これは国際間の取決めであり、国内法に優先するので、政府が刑法第百十六条の適用にこだわった方針は必ずしも不適切ではないという説がある、とこの本には書いてあります。

15年も前の本なので、最近の見方はどうなのだろうと調べてみました。

児島惟謙で検索すると、「コトバンク」では次のように説明されています。
(引用します)
しかし,事前に青木外相と駐日ロシア公使との間で,万一の場合「皇室ニ対スル罪」適用を約束していた事実にも留意しなければ,裁判の公正な評価は下せないだろう。
(引用終わり)
コトバンク 
http://kotobank.jp/word/%E5%85%90%E5%B3%B6%E6%83 …
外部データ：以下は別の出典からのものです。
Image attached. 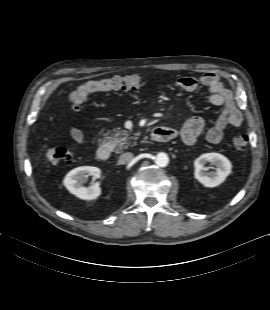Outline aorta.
<instances>
[{"instance_id": "1", "label": "aorta", "mask_w": 270, "mask_h": 310, "mask_svg": "<svg viewBox=\"0 0 270 310\" xmlns=\"http://www.w3.org/2000/svg\"><path fill=\"white\" fill-rule=\"evenodd\" d=\"M155 163L159 167H166L169 163L168 155L166 153H163V152L158 153L155 157Z\"/></svg>"}]
</instances>
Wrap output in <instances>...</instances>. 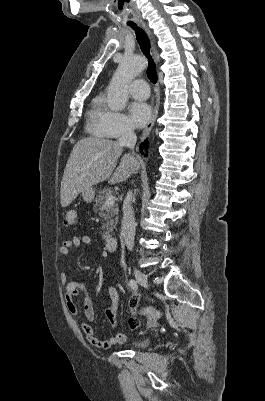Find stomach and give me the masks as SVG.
I'll list each match as a JSON object with an SVG mask.
<instances>
[{"label": "stomach", "instance_id": "0dacf381", "mask_svg": "<svg viewBox=\"0 0 265 401\" xmlns=\"http://www.w3.org/2000/svg\"><path fill=\"white\" fill-rule=\"evenodd\" d=\"M81 196H83V201H86V203H92L95 196V190L93 186H89V188H86V190H82Z\"/></svg>", "mask_w": 265, "mask_h": 401}]
</instances>
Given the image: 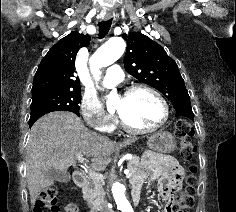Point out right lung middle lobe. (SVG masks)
<instances>
[{
	"mask_svg": "<svg viewBox=\"0 0 236 212\" xmlns=\"http://www.w3.org/2000/svg\"><path fill=\"white\" fill-rule=\"evenodd\" d=\"M81 90L46 91L32 95L29 122L53 111H70L79 115Z\"/></svg>",
	"mask_w": 236,
	"mask_h": 212,
	"instance_id": "dd1d6c3e",
	"label": "right lung middle lobe"
}]
</instances>
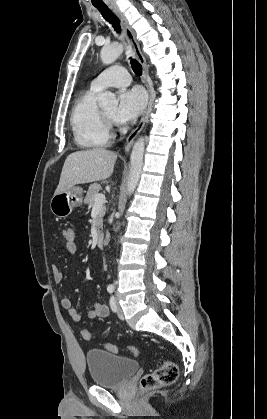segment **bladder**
<instances>
[{
    "label": "bladder",
    "instance_id": "31cf9c89",
    "mask_svg": "<svg viewBox=\"0 0 267 419\" xmlns=\"http://www.w3.org/2000/svg\"><path fill=\"white\" fill-rule=\"evenodd\" d=\"M86 363L93 384L105 388L123 386L139 369L137 360L101 349L89 350Z\"/></svg>",
    "mask_w": 267,
    "mask_h": 419
}]
</instances>
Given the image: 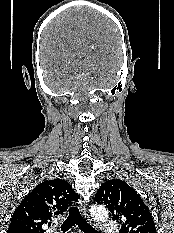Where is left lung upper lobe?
<instances>
[{
    "mask_svg": "<svg viewBox=\"0 0 174 233\" xmlns=\"http://www.w3.org/2000/svg\"><path fill=\"white\" fill-rule=\"evenodd\" d=\"M98 204H105L112 220L121 223L120 233H156L148 207L126 182L113 179L103 183L95 195Z\"/></svg>",
    "mask_w": 174,
    "mask_h": 233,
    "instance_id": "5c2ea615",
    "label": "left lung upper lobe"
}]
</instances>
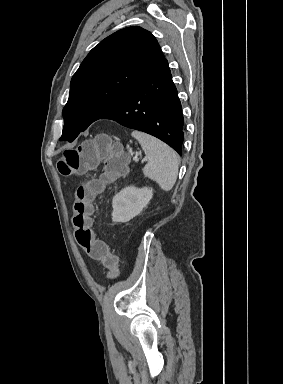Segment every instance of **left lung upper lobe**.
<instances>
[{
	"instance_id": "obj_1",
	"label": "left lung upper lobe",
	"mask_w": 283,
	"mask_h": 384,
	"mask_svg": "<svg viewBox=\"0 0 283 384\" xmlns=\"http://www.w3.org/2000/svg\"><path fill=\"white\" fill-rule=\"evenodd\" d=\"M163 59L156 38L138 26L121 29L101 41L72 77L60 140L72 142L120 104Z\"/></svg>"
}]
</instances>
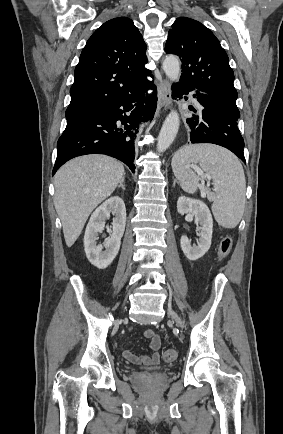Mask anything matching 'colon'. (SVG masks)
I'll return each instance as SVG.
<instances>
[{
    "label": "colon",
    "mask_w": 283,
    "mask_h": 434,
    "mask_svg": "<svg viewBox=\"0 0 283 434\" xmlns=\"http://www.w3.org/2000/svg\"><path fill=\"white\" fill-rule=\"evenodd\" d=\"M232 239L230 237H225L221 240L218 250V258L219 260H224L230 254L232 249ZM178 357V352L176 349H167L163 353V360L167 363H171L175 361Z\"/></svg>",
    "instance_id": "5ec220e1"
}]
</instances>
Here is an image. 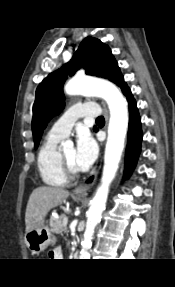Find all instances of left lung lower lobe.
<instances>
[{
	"label": "left lung lower lobe",
	"mask_w": 175,
	"mask_h": 287,
	"mask_svg": "<svg viewBox=\"0 0 175 287\" xmlns=\"http://www.w3.org/2000/svg\"><path fill=\"white\" fill-rule=\"evenodd\" d=\"M123 94L126 96L129 106V130H128V142L125 155V177H129L132 173L138 157L141 152L142 130L141 119L138 113L136 101L128 86L122 89ZM91 179L88 180L90 182Z\"/></svg>",
	"instance_id": "left-lung-lower-lobe-1"
}]
</instances>
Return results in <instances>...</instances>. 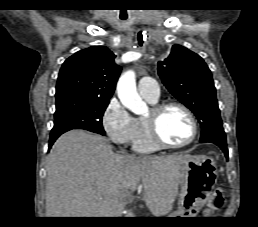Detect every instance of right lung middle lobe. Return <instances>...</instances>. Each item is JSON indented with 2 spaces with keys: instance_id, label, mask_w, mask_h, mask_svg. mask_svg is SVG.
I'll use <instances>...</instances> for the list:
<instances>
[{
  "instance_id": "1",
  "label": "right lung middle lobe",
  "mask_w": 258,
  "mask_h": 227,
  "mask_svg": "<svg viewBox=\"0 0 258 227\" xmlns=\"http://www.w3.org/2000/svg\"><path fill=\"white\" fill-rule=\"evenodd\" d=\"M109 101L94 100L76 95L56 97L54 126L85 129L105 135L102 116Z\"/></svg>"
}]
</instances>
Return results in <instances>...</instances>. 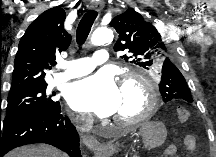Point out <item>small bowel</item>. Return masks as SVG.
I'll list each match as a JSON object with an SVG mask.
<instances>
[{"mask_svg":"<svg viewBox=\"0 0 216 157\" xmlns=\"http://www.w3.org/2000/svg\"><path fill=\"white\" fill-rule=\"evenodd\" d=\"M183 144L185 149L190 152V153H195L196 149H197V142L194 136H186L183 139ZM177 152V146L175 143H172L170 145H168L166 147V149L164 150V156L166 157H170V156H174Z\"/></svg>","mask_w":216,"mask_h":157,"instance_id":"obj_1","label":"small bowel"}]
</instances>
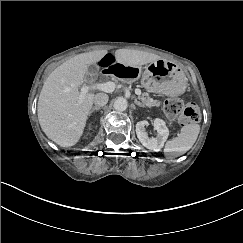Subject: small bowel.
I'll use <instances>...</instances> for the list:
<instances>
[{
	"label": "small bowel",
	"mask_w": 243,
	"mask_h": 243,
	"mask_svg": "<svg viewBox=\"0 0 243 243\" xmlns=\"http://www.w3.org/2000/svg\"><path fill=\"white\" fill-rule=\"evenodd\" d=\"M118 63H121V61L119 60L118 56L112 52L103 54L99 60V65L105 69Z\"/></svg>",
	"instance_id": "obj_1"
}]
</instances>
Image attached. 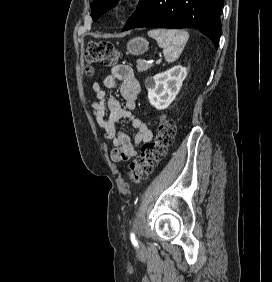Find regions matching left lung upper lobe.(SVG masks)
I'll return each mask as SVG.
<instances>
[{
	"label": "left lung upper lobe",
	"mask_w": 272,
	"mask_h": 282,
	"mask_svg": "<svg viewBox=\"0 0 272 282\" xmlns=\"http://www.w3.org/2000/svg\"><path fill=\"white\" fill-rule=\"evenodd\" d=\"M118 0H93L91 3V16L96 21L103 13L117 4Z\"/></svg>",
	"instance_id": "obj_1"
}]
</instances>
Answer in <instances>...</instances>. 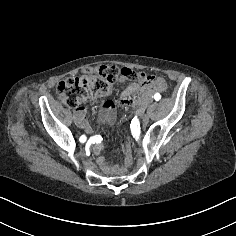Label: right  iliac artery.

さらに児島惟謙が、裁判が予定されていた前日に勅令の発布を依頼し、これがために裁判が延期になった事実を確認しました。

名城大学 法学部 法制史研究会 「大津事件」7ページ 緊急勅令
http://wwwhou1.meijo-u.ac.jp/housei2/semi/zemiro …

結果として児島惟謙は、「司法権の独立」を辛うじて守ったと、私は理解しています。